As just about every C# programmer or .NET project developer, you’ll eventually need to create a PDF library. The process is similar for everyone: research the net for an existing library, try to mimic its features and advantages, write it down in your own language, choose if you want to contribute back.
Most of the time though, you will end up maintaining your own PDF library, adding new features, and fixing bugs. In this article, we will explain the benefits of contributing to existing projects instead of writing your own C# PDF Library code from scratch, and which open-source alternatives are currently available.
Converting a PDF File to a String
Before getting into the tools that you can use for development, let’s take a look at the first feature any PDF library should have. If you want to create a PDF file from scratch, you will need to deal with images and other data sources within your document.

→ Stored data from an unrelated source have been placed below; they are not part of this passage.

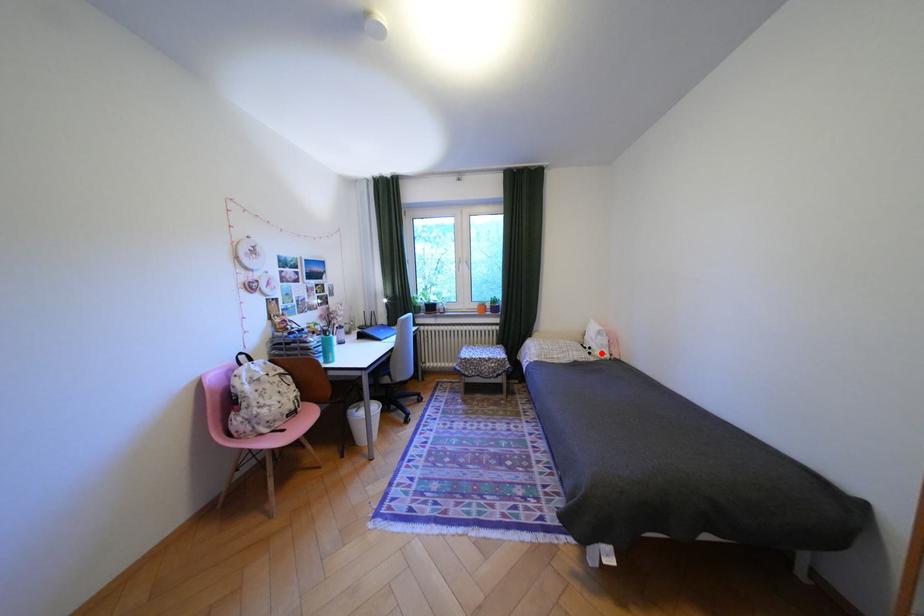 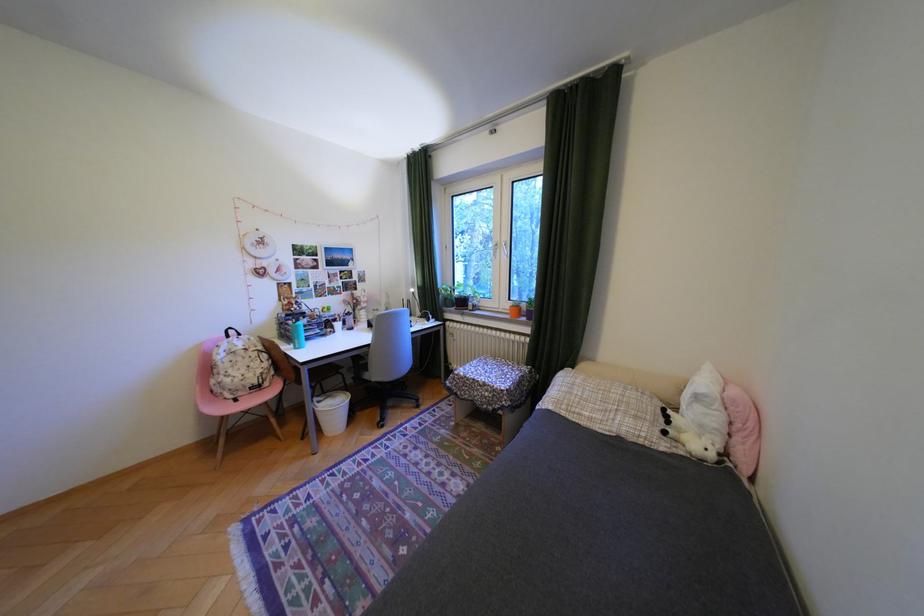 Question: I am providing you with two images of the same scene from different viewpoints. A red point is marked on the first image. At the location where the point appears in image 1, is it still visible in image 2?

Choices:
 (A) Yes
 (B) No

Answer: (A) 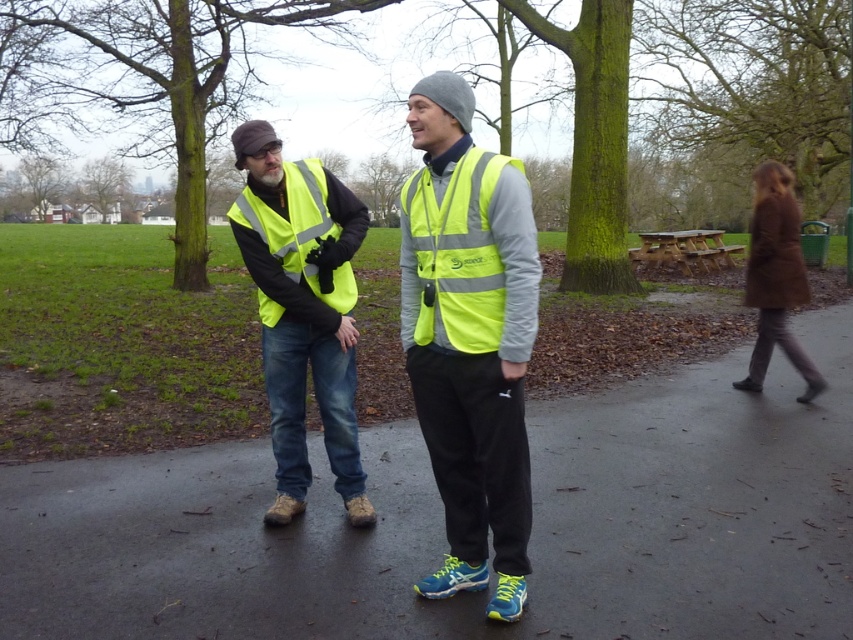 Can you confirm if neon yellow reflective vest at center is smaller than high-visibility fabric safety vest at center?

No.

Is neon yellow reflective vest at center below high-visibility fabric safety vest at center?

Yes, neon yellow reflective vest at center is below high-visibility fabric safety vest at center.

Is point (509, 461) in front of point (471, 301)?

No, it is not.

Image resolution: width=853 pixels, height=640 pixels. I want to click on neon yellow reflective vest at center, so click(x=469, y=339).

Between point (236, 138) and point (341, 224), which one is positioned in front?

Point (236, 138) is in front.

Where is `high visibility yellow vest at center`? high visibility yellow vest at center is located at coordinates (302, 310).

Where is `high visibility yellow vest at center`? This screenshot has height=640, width=853. high visibility yellow vest at center is located at coordinates (302, 310).

From the picture: Is high-visibility yellow safety vest at left above brown wool coat at right?

No, high-visibility yellow safety vest at left is not above brown wool coat at right.

Can you confirm if high-visibility yellow safety vest at left is bigger than brown wool coat at right?

No, high-visibility yellow safety vest at left is not bigger than brown wool coat at right.

Between point (306, 225) and point (759, 369), which one is positioned in front?

Point (306, 225) is more forward.

Where is `high-visibility yellow safety vest at left`? Image resolution: width=853 pixels, height=640 pixels. high-visibility yellow safety vest at left is located at coordinates (299, 243). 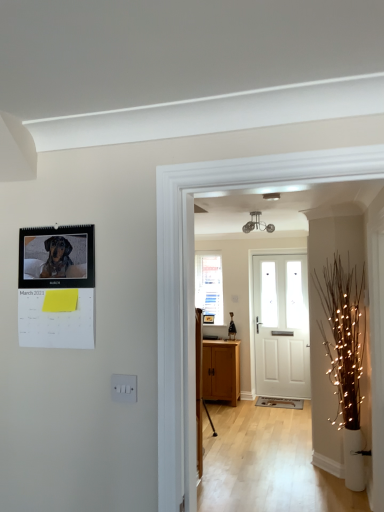 Question: Does white painted wood door at center have a smaller size compared to wooden cabinet at center?

Choices:
 (A) no
 (B) yes

Answer: (B)

Question: From a real-world perspective, is white painted wood door at center physically above wooden cabinet at center?

Choices:
 (A) no
 (B) yes

Answer: (B)

Question: From the image's perspective, does white painted wood door at center appear lower than wooden cabinet at center?

Choices:
 (A) no
 (B) yes

Answer: (A)

Question: Does white painted wood door at center come behind wooden cabinet at center?

Choices:
 (A) no
 (B) yes

Answer: (B)

Question: Is wooden cabinet at center at the back of white painted wood door at center?

Choices:
 (A) no
 (B) yes

Answer: (A)

Question: Looking at their shapes, would you say illuminated twig at right is wider or thinner than wooden cabinet at center?

Choices:
 (A) thin
 (B) wide

Answer: (B)

Question: From their relative heights in the image, would you say illuminated twig at right is taller or shorter than wooden cabinet at center?

Choices:
 (A) tall
 (B) short

Answer: (A)

Question: From the image's perspective, is illuminated twig at right above or below wooden cabinet at center?

Choices:
 (A) above
 (B) below

Answer: (A)

Question: Relative to wooden cabinet at center, is illuminated twig at right in front or behind?

Choices:
 (A) front
 (B) behind

Answer: (A)

Question: Does point (271, 379) appear closer or farther from the camera than point (208, 275)?

Choices:
 (A) farther
 (B) closer

Answer: (B)

Question: From a real-world perspective, is white painted wood door at center positioned above or below clear glass window at center?

Choices:
 (A) below
 (B) above

Answer: (A)

Question: Based on their sizes in the image, would you say white painted wood door at center is bigger or smaller than clear glass window at center?

Choices:
 (A) small
 (B) big

Answer: (B)

Question: Do you think white painted wood door at center is within clear glass window at center, or outside of it?

Choices:
 (A) inside
 (B) outside

Answer: (B)

Question: From the image's perspective, is clear glass window at center above or below illuminated twig at right?

Choices:
 (A) above
 (B) below

Answer: (A)

Question: In the image, is clear glass window at center positioned in front of or behind illuminated twig at right?

Choices:
 (A) behind
 (B) front

Answer: (A) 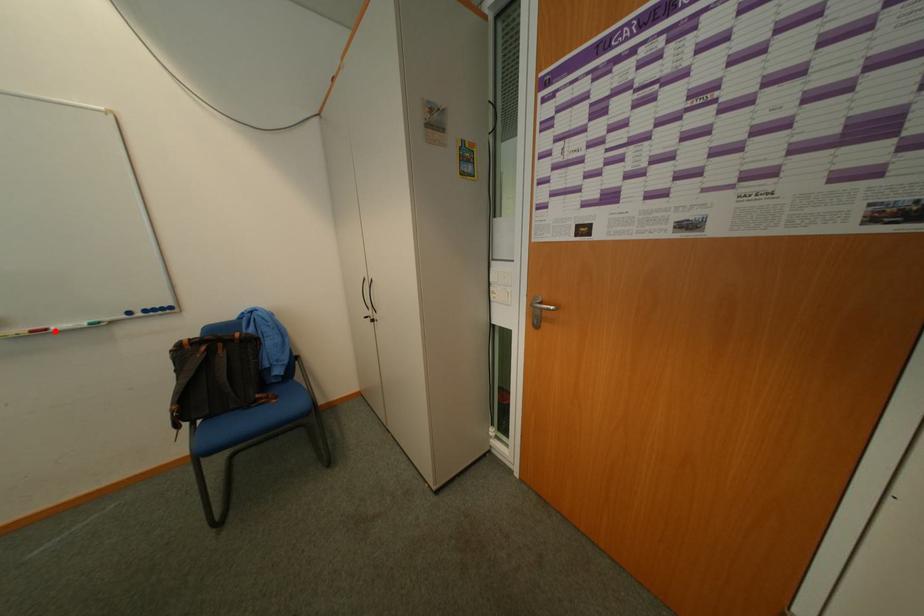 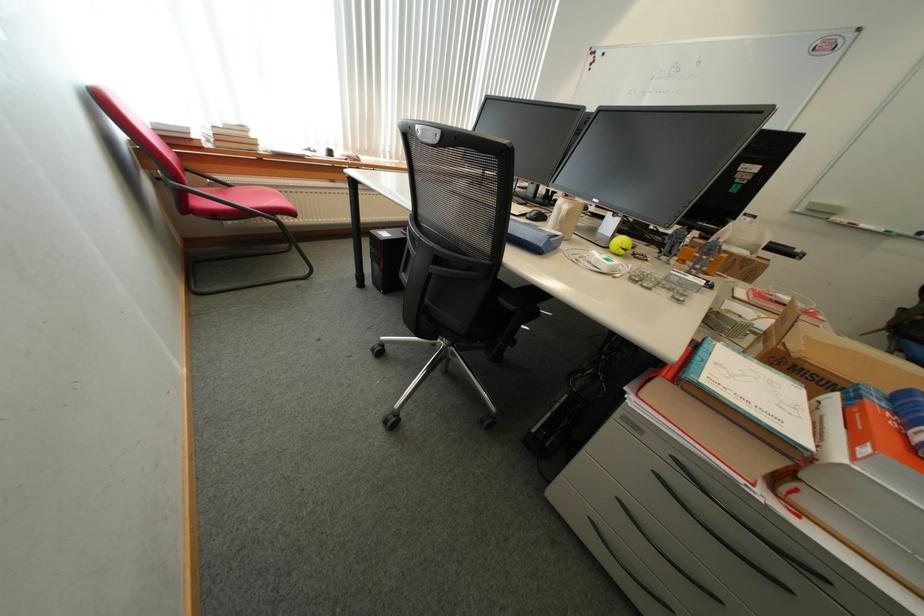 Question: I am providing you with two images of the same scene from different viewpoints. In image1, a red point is highlighted. Considering the same 3D point in image2, which of the following is correct?

Choices:
 (A) It is closer
 (B) It is farther

Answer: (B)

To be able to work with these images, texts, or forms, you will need to convert them into their corresponding formats (PNG files, HTML files, ODT files).
In C# this is done using the System. Drawing namespace. This library provides you with tools to open an existing PDF file and get a string representation of it.

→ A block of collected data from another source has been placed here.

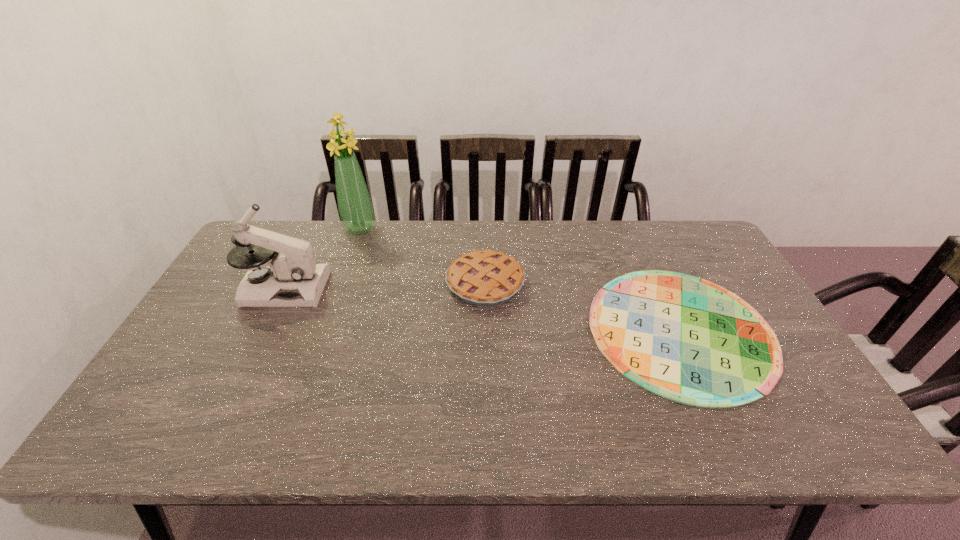 Identify the location of free spot between the pie and the shortest object. (583, 307).

The image size is (960, 540). I want to click on free point between the pie and the bouquet, so click(422, 256).

Where is `vacant area between the microscope and the farthest object`? This screenshot has width=960, height=540. vacant area between the microscope and the farthest object is located at coordinates (323, 259).

Locate an element on the screen. The width and height of the screenshot is (960, 540). unoccupied area between the shortest object and the second shortest object is located at coordinates (583, 307).

Image resolution: width=960 pixels, height=540 pixels. Identify the location of free spot between the third shortest object and the tallest object. (323, 259).

Image resolution: width=960 pixels, height=540 pixels. Find the location of `vacant area that lies between the bouquet and the second tallest object`. vacant area that lies between the bouquet and the second tallest object is located at coordinates (323, 259).

Where is `vacant space that is in between the gameboard and the second shortest object`? This screenshot has height=540, width=960. vacant space that is in between the gameboard and the second shortest object is located at coordinates (583, 307).

Where is `vacant area that lies between the second shortest object and the microscope`? vacant area that lies between the second shortest object and the microscope is located at coordinates (385, 286).

The width and height of the screenshot is (960, 540). Identify the location of free space between the third object from left to right and the rightmost object. 583,307.

Find the location of a particular element. Image resolution: width=960 pixels, height=540 pixels. object that stands as the closest to the second shortest object is located at coordinates (686, 339). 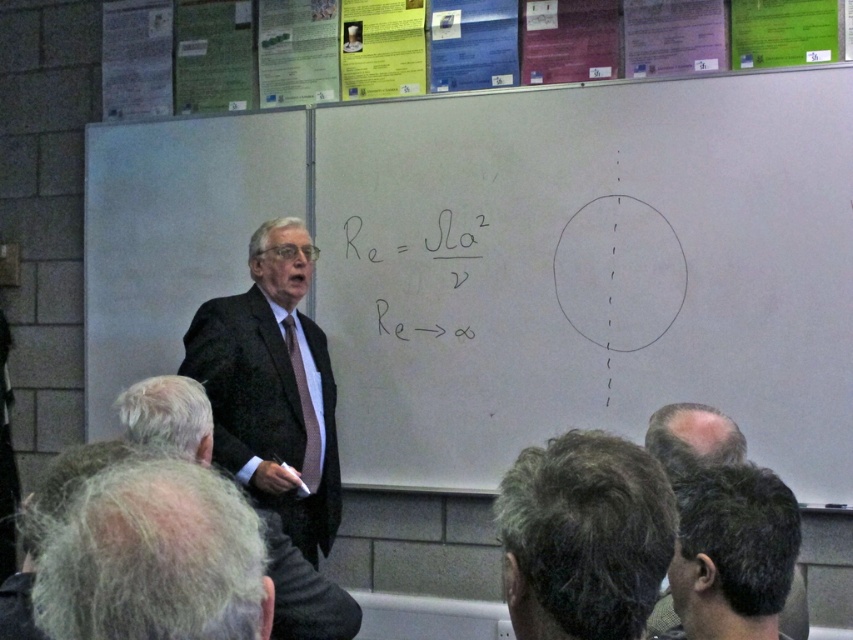 Does gray hair at lower left have a greater height compared to dark brown hair at lower center?

Indeed, gray hair at lower left has a greater height compared to dark brown hair at lower center.

Locate an element on the screen. This screenshot has height=640, width=853. gray hair at lower left is located at coordinates (137, 548).

Where is `gray hair at lower left`? gray hair at lower left is located at coordinates (137, 548).

Measure the distance from black matte text at center to gray hair at lower right.

black matte text at center and gray hair at lower right are 5.16 feet apart from each other.

Is black matte text at center to the left of gray hair at lower right from the viewer's perspective?

Correct, you'll find black matte text at center to the left of gray hair at lower right.

Find the location of `black matte text at center`. black matte text at center is located at coordinates (413, 269).

Does point (247, 438) lie in front of point (694, 410)?

That is False.

Can you confirm if dark suit at center is shorter than gray hair at lower right?

In fact, dark suit at center may be taller than gray hair at lower right.

This screenshot has height=640, width=853. I want to click on dark suit at center, so click(x=271, y=387). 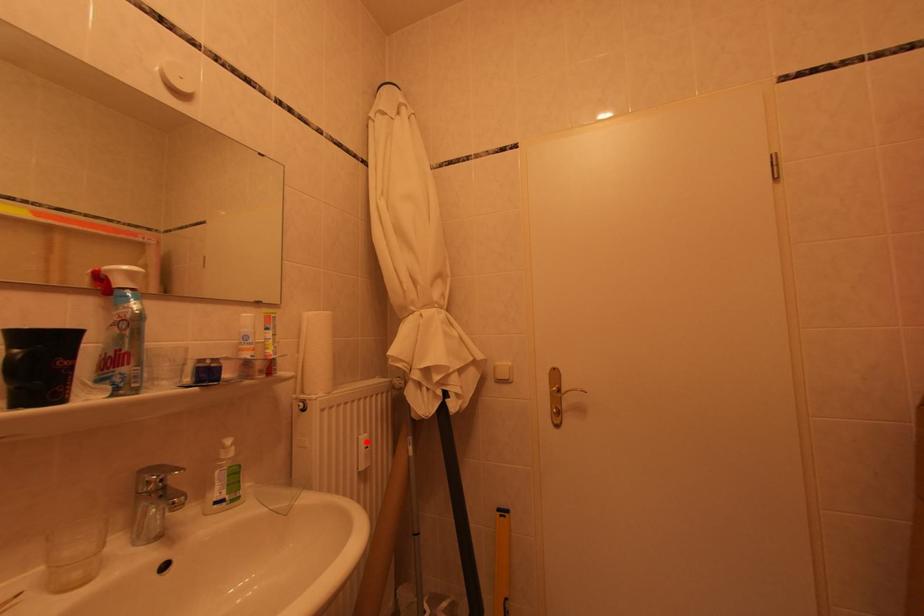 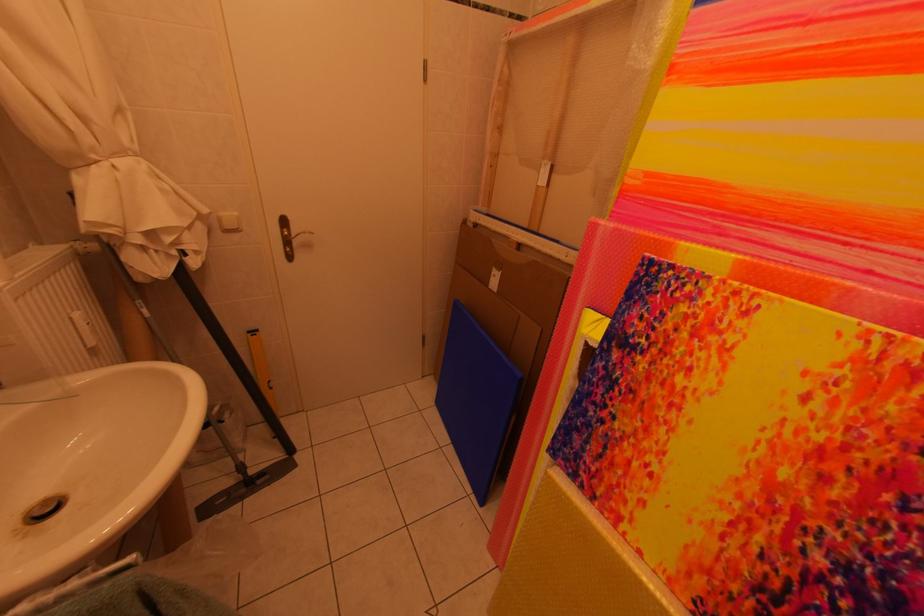 Locate, in the second image, the point that corresponds to the highlighted location in the first image.

(79, 321)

It’s a crucial step for any developer who wants to create their own C# PDF Library. The following snippet shows how easy it is to transform a PDF document into an image:
var pdfDocument = new PdfReader ( “Input.pdf” ); var pdfImage = (Image) Image.FromStream (pdfDocument.GetPage (1).Stream);
image2.Draw (new Rectangle (0,0 imgSource.Width, imgSource.Height ), new PointF (0, 0 ));
As you can see, in your C# PDF library, you will need to use the System. Drawing library along with a PdfReader instance or an existing PdfWriter instance in order to read and write images.
Other than that, you will need to use the System.IO namespace in order to open or save files on disk.
Depending on your needs and library features, you may want to create a new class called PdfWriter which has all the necessary properties and functions for converting images, texts, etc. into their corresponding formats (PNG files, HTML files, ODT files).
Which Open-source PDF Library Is Best For You?
After you have chosen which features your C# PDF library should provide, it’s time to look for an open-source alternative. In the following section. Let’s go over the differences between Poppler and iTextSharp, two of the most used libraries that are available for free, open-source.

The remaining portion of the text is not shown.